▸ **ACTIVITY**
Each line of the data below containing "vàng" needs to be listed.

▸ **EXCERPTED DATA**
══════════
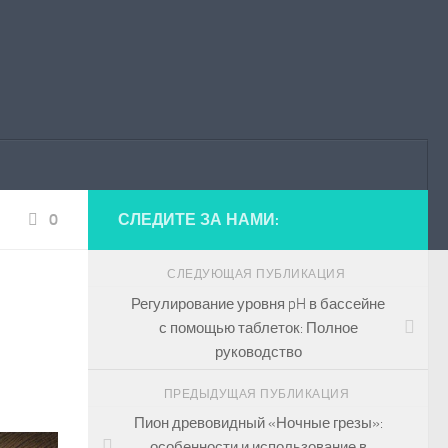
0
СЛЕДИТЕ ЗА НАМИ:
СЛЕДУЮЩАЯ ПУБЛИКАЦИЯ
Регулирование уровня pH в бассейне
с помощью таблеток: Полное
руководство
ПРЕДЫДУЩАЯ ПУБЛИКАЦИЯ
Пион древовидный «Ночные грезы»:
особенности и использование в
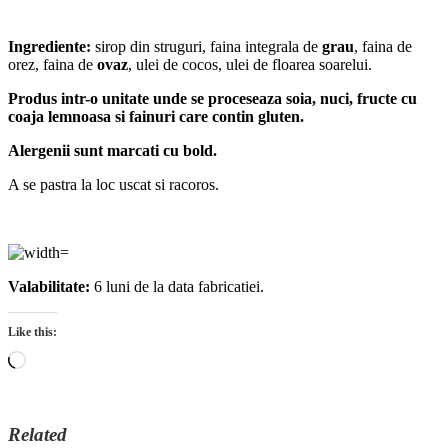
Ingrediente:
sirop din struguri, faina integrala de
grau
, faina de
orez, faina de
ovaz
, ulei de cocos, ulei de floarea soarelui.
Produs intr-o unitate unde se proceseaza soia, nuci, fructe cu
coaja lemnoasa si fainuri care contin gluten.
Alergenii sunt marcati cu bold.
A se pastra la loc uscat si racoros.
Valabilitate:
6 luni de la data fabricatiei.
Like this:
Loading…
Related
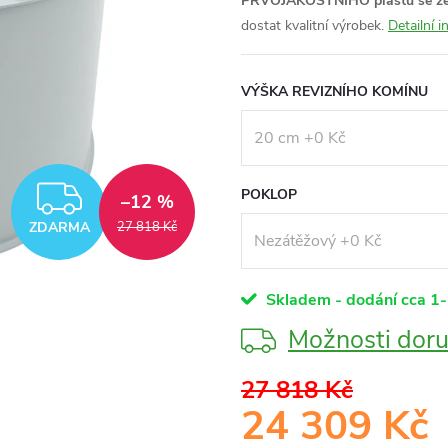
PRVOJAKOSTNÍHO plastu se zes
dostat kvalitní výrobek.
Detailní 
VÝŠKA REVIZNÍHO KOMÍNU
ZDARMA
POKLOP
–12 %
ZDARMA
27 818 Kč
Skladem - dodání cca 1-
Možnosti doru
27 818 Kč
24 309 Kč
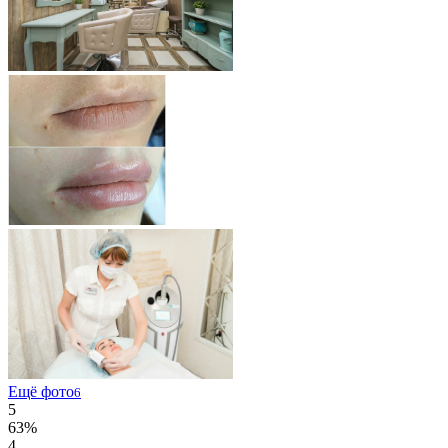
Ещё фото
6
5
63%
4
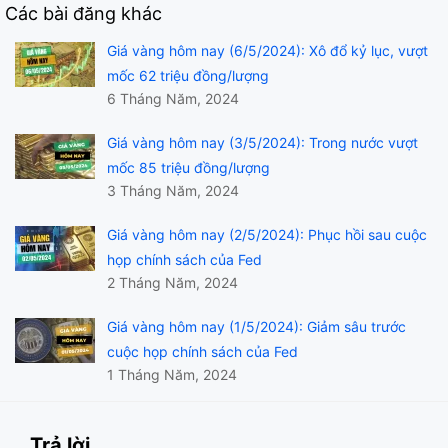
Các bài đăng khác
Giá vàng hôm nay (6/5/2024): Xô đổ kỷ lục, vượt
mốc 62 triệu đồng/lượng
6 Tháng Năm, 2024
Giá vàng hôm nay (3/5/2024): Trong nước vượt
mốc 85 triệu đồng/lượng
3 Tháng Năm, 2024
Giá vàng hôm nay (2/5/2024): Phục hồi sau cuộc
họp chính sách của Fed
2 Tháng Năm, 2024
Giá vàng hôm nay (1/5/2024): Giảm sâu trước
cuộc họp chính sách của Fed
1 Tháng Năm, 2024
Trả lời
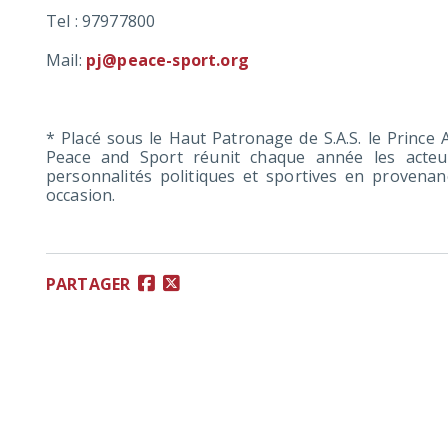
Tel : 97977800
Mail:
pj@peace-sport.org
* Placé sous le Haut Patronage de S.A.S. le Prince 
Peace and Sport réunit chaque année les acteu
personnalités politiques et sportives en provenan
occasion.
PARTAGER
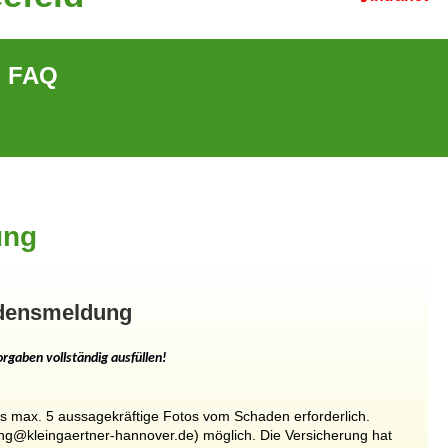
FAQ
rung
adensmeldung
rgaben vollständig ausfüllen!
is
max.
5
aussagekräftige
Fotos
vom
Schaden
erforderlich.
ung@kleingaertner-hannover.de)
möglich.
Die
Versicherung
hat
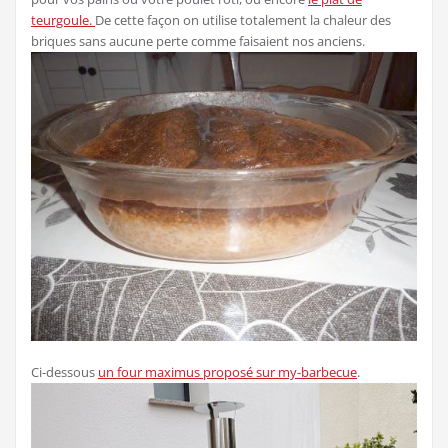
teurgoule.
De cette façon on utilise totalement la chaleur des
briques sans aucune perte comme faisaient nos anciens.
Ci-dessous
un four maximus proposé sur my-barbecue
.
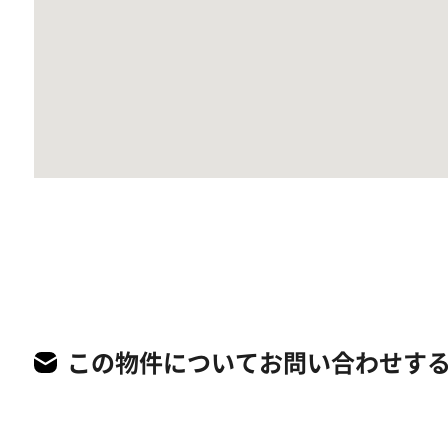
この物件についてお問い合わせす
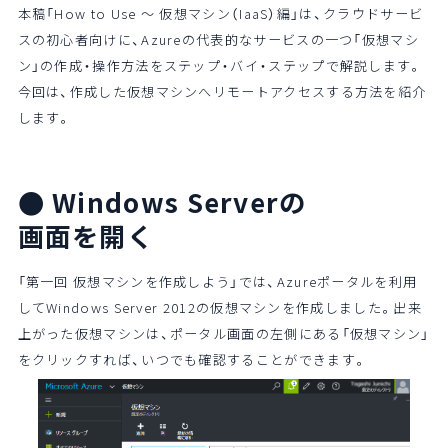
本稿「How to Use ～ 仮想マシン（IaaS）編」は、クラウドサービ
スの初心者向けに、Azureの代表的なサービスの一つ「仮想マシ
ン」の作成・操作方法をステップ・バイ・ステップで解説します。
今回は、作成した仮想マシンへリモートアクセスする方法を紹介
します。
● Windows Serverの
画面を開く
「第一回 仮想マシンを作成しよう」では、Azureポータルを利用
してWindows Server 2012の仮想マシンを作成しました。出来
上がった仮想マシンは、ポータル画面の左側にある「仮想マシン」
をクリックすれば、いつでも確認することができます。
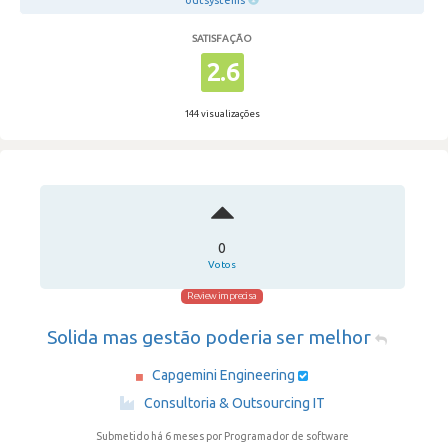
outsystems
SATISFAÇÃO
2.6
144 visualizações
0
Votos
Review imprecisa
Solida mas gestão poderia ser melhor
Capgemini Engineering
·
Consultoria & Outsourcing IT
Submetido há 6 meses
por Programador de software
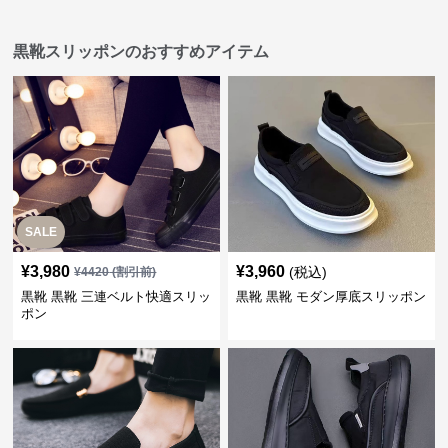
黒靴スリッポンのおすすめアイテム
SALE
¥
3,980
¥
3,960
(税込)
¥
4420
(割引前)
黒靴 黒靴 三連ベルト快適スリッ
黒靴 黒靴 モダン厚底スリッポン
ポン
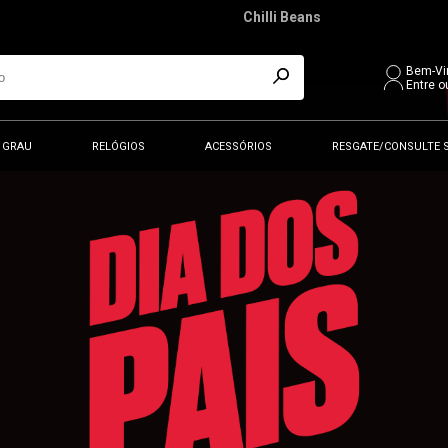
Chilli Beans
Bem-Vi
Entre o
 GRAU
RELÓGIOS
ACESSÓRIOS
RESGATE/CONSULTE 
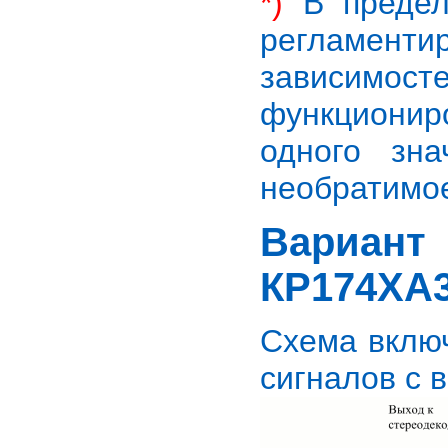
*)
В предель
регламен
зависимос
функциони
одного зн
необратимо
Вариа
КР174ХА
Cхема вклю
сигналов с 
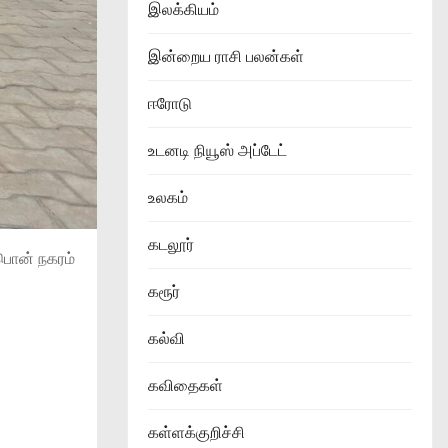
இலக்கியம்
இன்றைய ராசி பலன்கள்
ஈரோடு
உடனடி நியூஸ் அப்டேட்
உலகம்
கடலூர்
 பொன் நகரம்
கரூர்
கல்வி
கவிதைகள்
கள்ளக்குறிச்சி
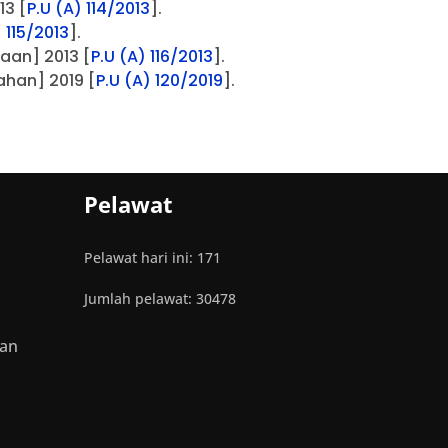
13 [
P.U (A) 114/2013
].
) 115/2013
].
aan] 2013 [
P.U (A) 116/2013
].
han] 2019 [
P.U (A) 120/2019
].
Pelawat
Pelawat hari ini: 171
Jumlah pelawat: 30478
tan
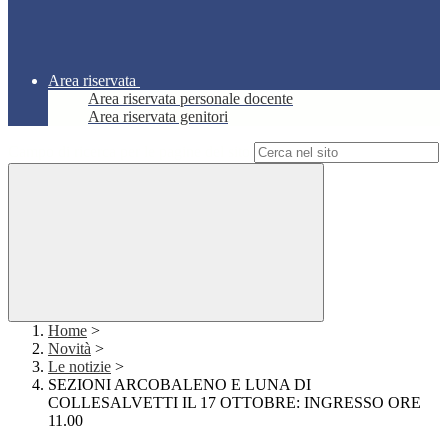
Area riservata
Area riservata personale docente
Area riservata genitori
Campo di ricerca per le pagine del sito
Home
>
Novità
>
Le notizie
>
SEZIONI ARCOBALENO E LUNA DI
COLLESALVETTI IL 17 OTTOBRE: INGRESSO ORE
11.00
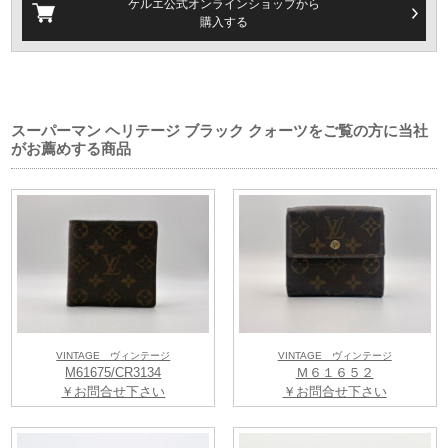
ケルエ公式オンラインショップから
購入する
スーパーマン ヘリテージ ブラック クォーツをご覧の方に当社
がお薦めする商品
VINTAGE ヴィンテージ
VINTAGE ヴィンテージ
M61675/CR3134
Ｍ６１６５２
￥お問合せ下さい
￥お問合せ下さい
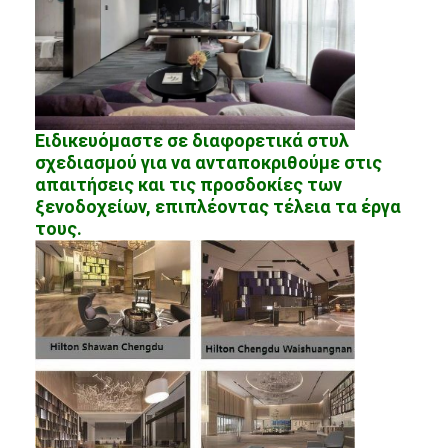
Ειδικευόμαστε σε διαφορετικά στυλ
σχεδιασμού για να ανταποκριθούμε στις
απαιτήσεις και τις προσδοκίες των
ξενοδοχείων, επιπλέοντας τέλεια τα έργα
τους.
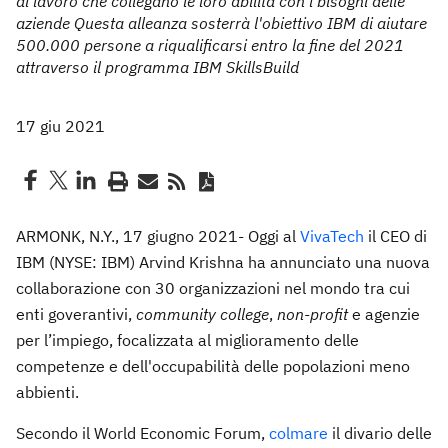
di lavoro che collegano le loro abilità con i bisogni delle
aziende Questa alleanza sosterrà l'obiettivo IBM di aiutare
500.000 persone a riqualificarsi entro la fine del 2021
attraverso il programma IBM SkillsBuild
17 giu 2021
ARMONK, N.Y., 17 giugno 2021- Oggi al
VivaTech
il CEO di
IBM (NYSE: IBM) Arvind Krishna ha annunciato una nuova
collaborazione con 30 organizzazioni nel mondo tra cui
enti goverantivi,
community college
,
non-profit
e agenzie
per l’impiego, focalizzata al miglioramento delle
competenze e dell'occupabilità delle popolazioni meno
abbienti.
Secondo il World Economic Forum,
colmare
il divario delle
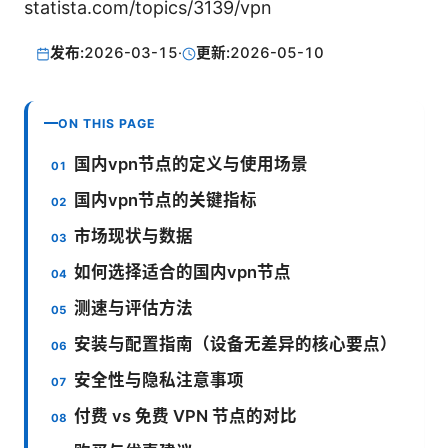
statista.com/topics/3139/vpn
发布:
2026-03-15
·
更新:
2026-05-10
ON THIS PAGE
国内vpn节点的定义与使用场景
国内vpn节点的关键指标
市场现状与数据
如何选择适合的国内vpn节点
测速与评估方法
安装与配置指南（设备无差异的核心要点）
安全性与隐私注意事项
付费 vs 免费 VPN 节点的对比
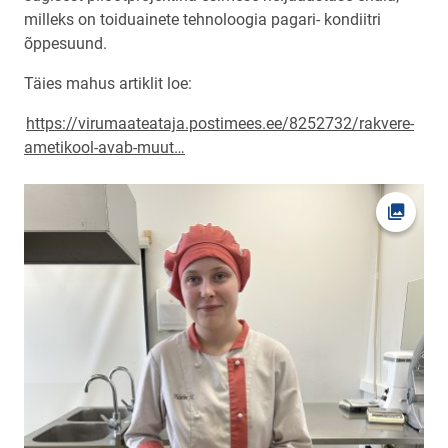
milleks on toiduainete tehnoloogia pagari- kondiitri
õppesuund.
Täies mahus artiklit loe:
https://virumaateataja.postimees.ee/8252732/rakvere-
ametikool-avab-muut…
Ava fot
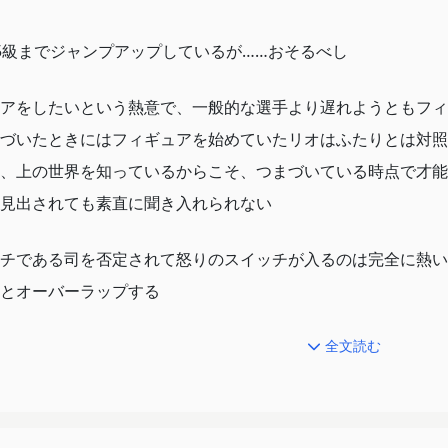
5級までジャンプアップしているが……おそるべし
アをしたいという熱意で、一般的な選手より遅れようともフィ
づいたときにはフィギュアを始めていたリオはふたりとは対照
、上の世界を知っているからこそ、つまづいている時点で才能
見出されても素直に聞き入れられない
チである司を否定されて怒りのスイッチが入るのは完全に熱い
とオーバーラップする
け見ていては気づかない成長もある
全文読む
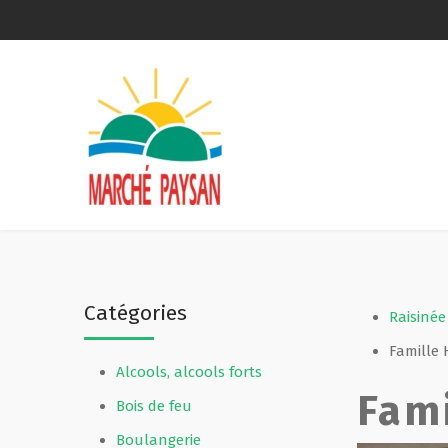
Qui sommes-nous ?
La charte
Le comité
Le matériel membres
Catégories
Devenir membre
Raisinée
Famille 
Alcools, alcools forts
Revue de presse
Fam
Bois de feu
Guide de la vente directe
Boulangerie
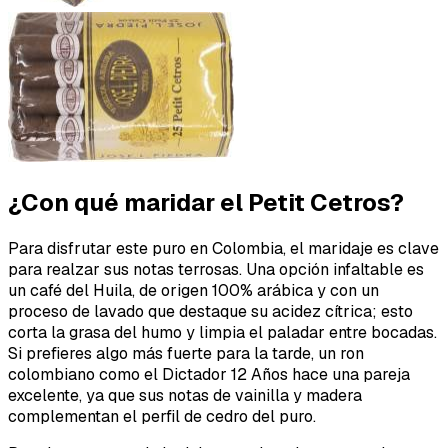
¿Con qué maridar el Petit Cetros?
Para disfrutar este puro en Colombia, el maridaje es clave
para realzar sus notas terrosas. Una opción infaltable es
un café del Huila, de origen 100% arábica y con un
proceso de lavado que destaque su acidez cítrica; esto
corta la grasa del humo y limpia el paladar entre bocadas.
Si prefieres algo más fuerte para la tarde, un ron
colombiano como el Dictador 12 Años hace una pareja
excelente, ya que sus notas de vainilla y madera
complementan el perfil de cedro del puro.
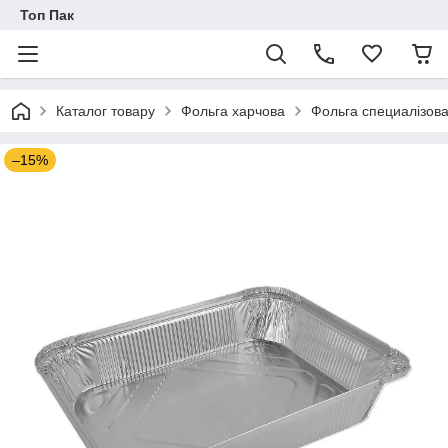
Топ Пак
Каталог товару
Фольга харчова
Фольга специалізов
–15%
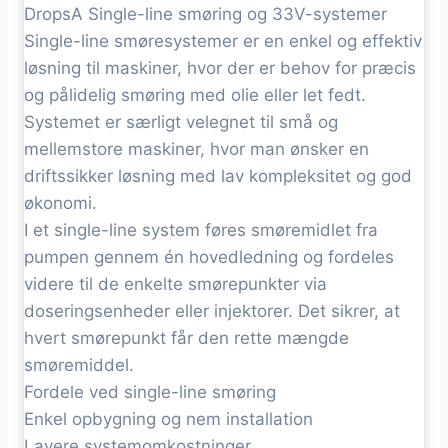
DropsA Single-line smøring og 33V-systemer
Single-line smøresystemer er en enkel og effektiv
løsning til maskiner, hvor der er behov for præcis
og pålidelig smøring med olie eller let fedt.
Systemet er særligt velegnet til små og
mellemstore maskiner, hvor man ønsker en
driftssikker løsning med lav kompleksitet og god
økonomi.
I et single-line system føres smøremidlet fra
pumpen gennem én hovedledning og fordeles
videre til de enkelte smørepunkter via
doseringsenheder eller injektorer. Det sikrer, at
hvert smørepunkt får den rette mængde
smøremiddel.
Fordele ved single-line smøring
Enkel opbygning og nem installation
Lavere systemomkostninger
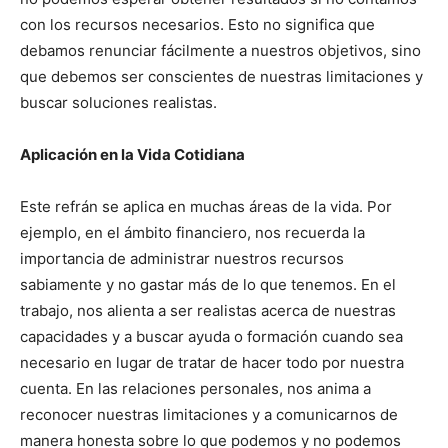
con los recursos necesarios. Esto no significa que
debamos renunciar fácilmente a nuestros objetivos, sino
que debemos ser conscientes de nuestras limitaciones y
buscar soluciones realistas.
Aplicación en la Vida Cotidiana
Este refrán se aplica en muchas áreas de la vida. Por
ejemplo, en el ámbito financiero, nos recuerda la
importancia de administrar nuestros recursos
sabiamente y no gastar más de lo que tenemos. En el
trabajo, nos alienta a ser realistas acerca de nuestras
capacidades y a buscar ayuda o formación cuando sea
necesario en lugar de tratar de hacer todo por nuestra
cuenta. En las relaciones personales, nos anima a
reconocer nuestras limitaciones y a comunicarnos de
manera honesta sobre lo que podemos y no podemos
══════════
▸ **EXERCISE OUTPUT**
Giá vàng hôm nay (6/5/2024): Xô đổ kỷ lục, vượt
Giá vàng hôm nay (3/5/2024): Trong nước vượt
Giá vàng hôm nay (2/5/2024): Phục hồi sau cuộc
Giá vàng hôm nay (1/5/2024): Giảm sâu trước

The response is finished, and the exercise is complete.